Posted on June 25th, 2014 by

World War II electronics. Credit: National Electronics Museum.

World War II electronics. Credit: National Electronics Museum.

On June 2, 20214, I began my internship at the Jewish Museum of Baltimore with two days of orientation. On Friday of that week, we were invited to the annual Volunteer Recognition Luncheon at the National Electronics Museum in Linthicum, Maryland.  That visit brought back memories of my father who loved those spools of copper wire, radio/television tubes, radios and televisions. He wound spools of copper wire seemingly for fun. He would have loved that museum. Even I loved that museum. How electronics helped win the world wars.

Dr. Friedenwald’s  lecture

Dr. Friedenwald’s lecture, 1896

On Monday June 8, I began work on the Dr. Aaron Friedenwald lecture from 1896, handling those fragile noted with white gloves then typing what I read also in my white collections handling gloves digitizing the lecture. The lecture may be part of the 2015 Exhibit  “Jews, Health, and Healing.

The lecture includes stone age medicine. The medicine man could repair compound fractures using sticks, twine, and mud for a cast.  He was able to relieve pressure of the brain, by drilling holes into the skull of the patient, sometimes more than once. The books of Genesis and Exodus sited what the Jews did and did not know about medicine on leaving Egypt. There were even women mentioned in the work both as midwives and actual physicians. There was a cavalcade of learned men who were both Rabbis and physicians who translated medical works on the side.

Flag House

Star-Spangled Banner House. Credit: Laureen Miles Brunelli.

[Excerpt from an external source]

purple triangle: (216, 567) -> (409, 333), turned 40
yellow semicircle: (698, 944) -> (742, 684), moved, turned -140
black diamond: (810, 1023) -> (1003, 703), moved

On Friday June 13, Marvin Pinkert walked the Interns and a volunteer over to the Flag House as a (one-day early) celebration of Flag Day and to see another small museum.  General Flowers asked Mary Pickersgill to create a flag to fly over Fort McHenry. The flag was to be red, white, and blue. The measurements were to be 32 feet by 72 feet. The stripes were to be 2 feet wide and the stars 2 feet across. The flag was to be made of the lightest weight wool bunting purchased from ex-mother England.

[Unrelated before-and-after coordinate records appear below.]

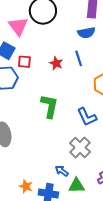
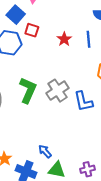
green L-shape: (49, 106) -> (28, 90), moved
gray cross: (80, 147) -> (57, 91), moved

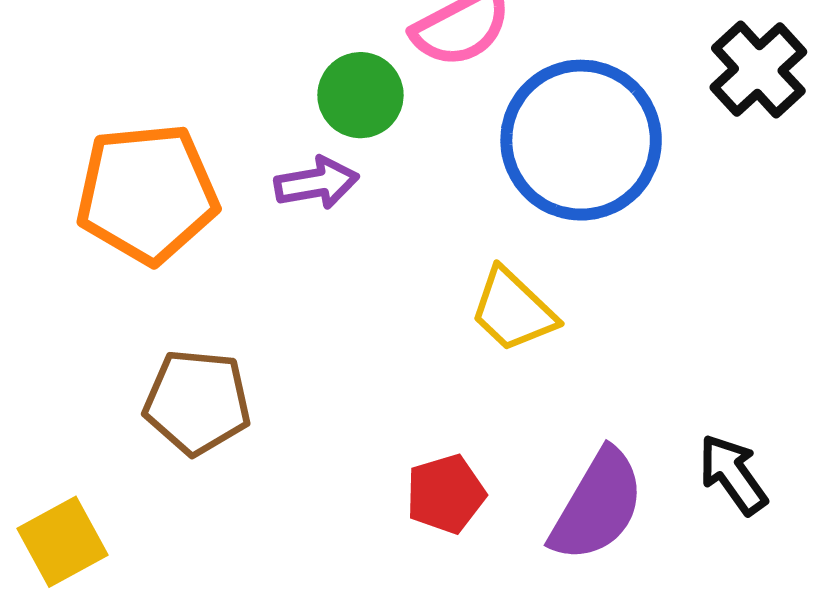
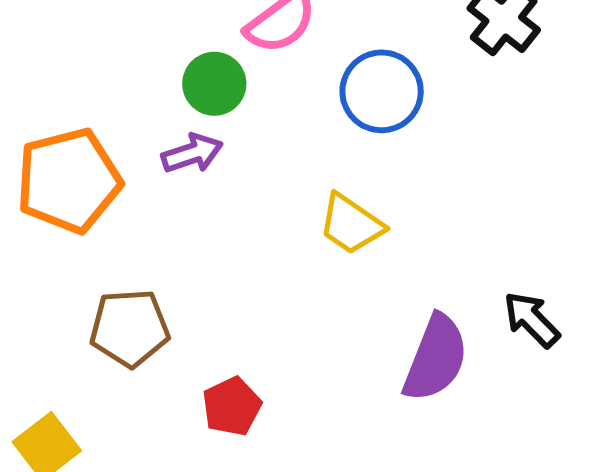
blue circle: (581, 140) -> (382, 91), size x0.7
red pentagon: (446, 494) -> (232, 406), moved

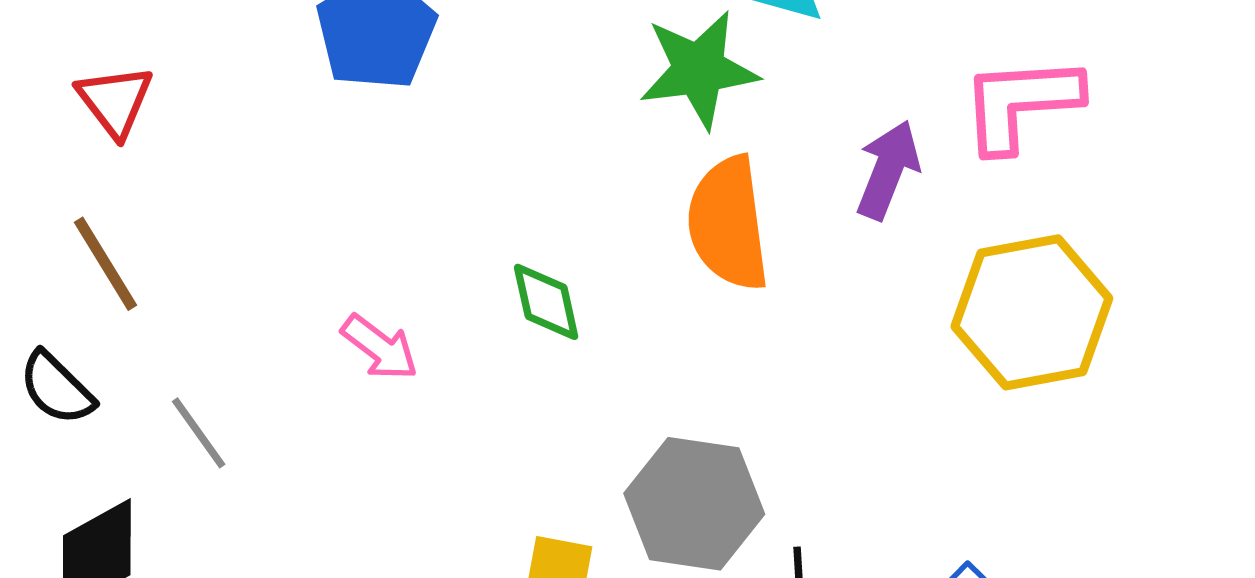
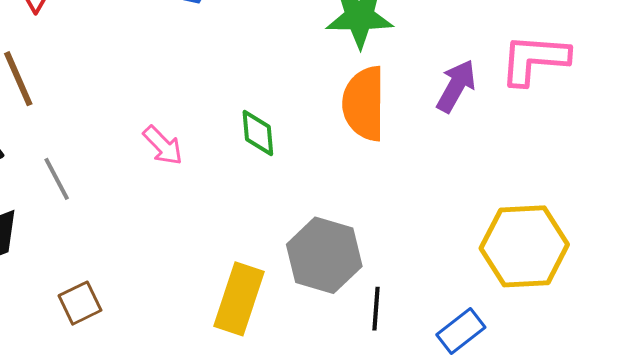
yellow hexagon: (1032, 312) -> (524, 246), moved

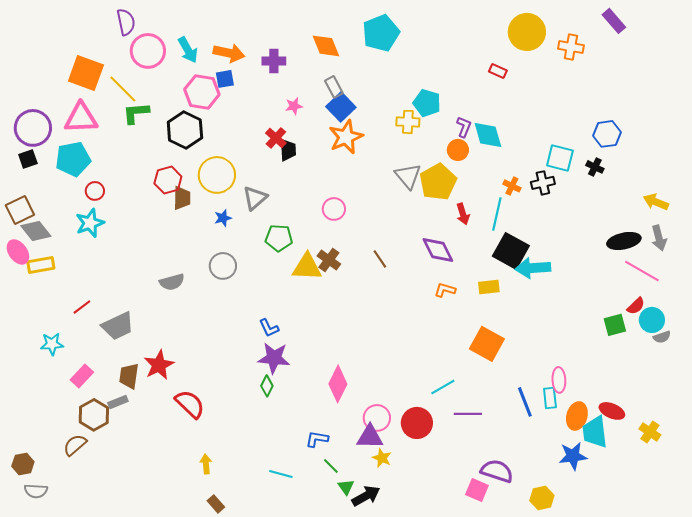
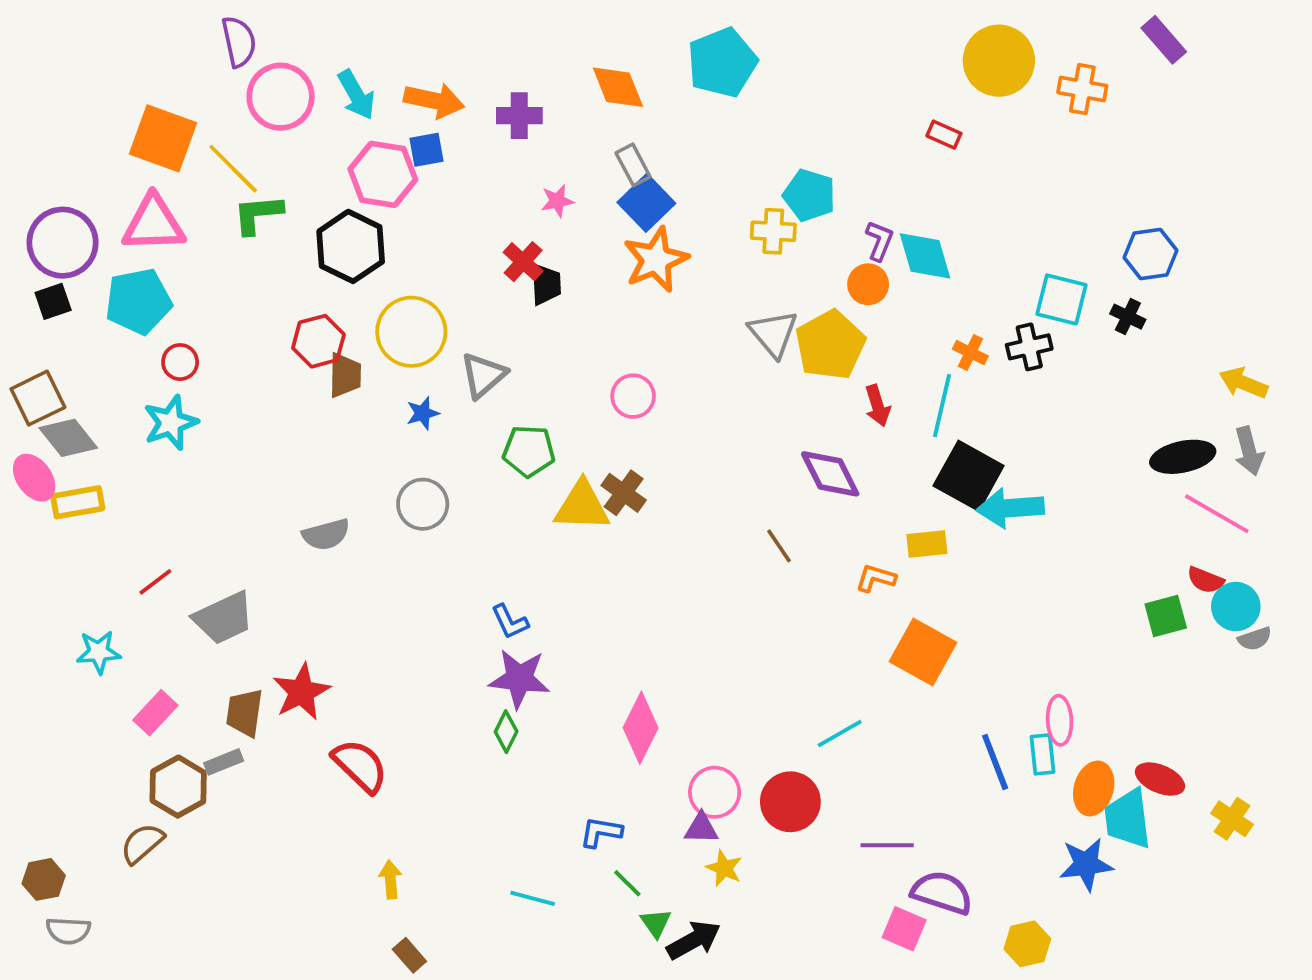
brown line: (380, 259) -> (779, 546), moved
orange L-shape: (445, 290) -> (876, 578), moved
red semicircle: (636, 306) -> (1205, 580), turned 66
purple line: (468, 414) -> (887, 845), moved
purple triangle: (370, 437) -> (701, 828), size x0.7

The Flag House contained original household items: andirons, candle sticks, a desk,  chairs, a painting of General Benjamen Flowers, Mary Pickersgill and Rebecca Young’s young and handsome relative over the mantle of the fireplace.  Mary and Rebecca as well as Mary’s daughters and an indentured servant all sewed the flag that flew over Fort McHenry during the Battle of Baltimore There were perfume bottles, handmade quilts, and many other period pieces of the late 18th century at the time of the War of 1812.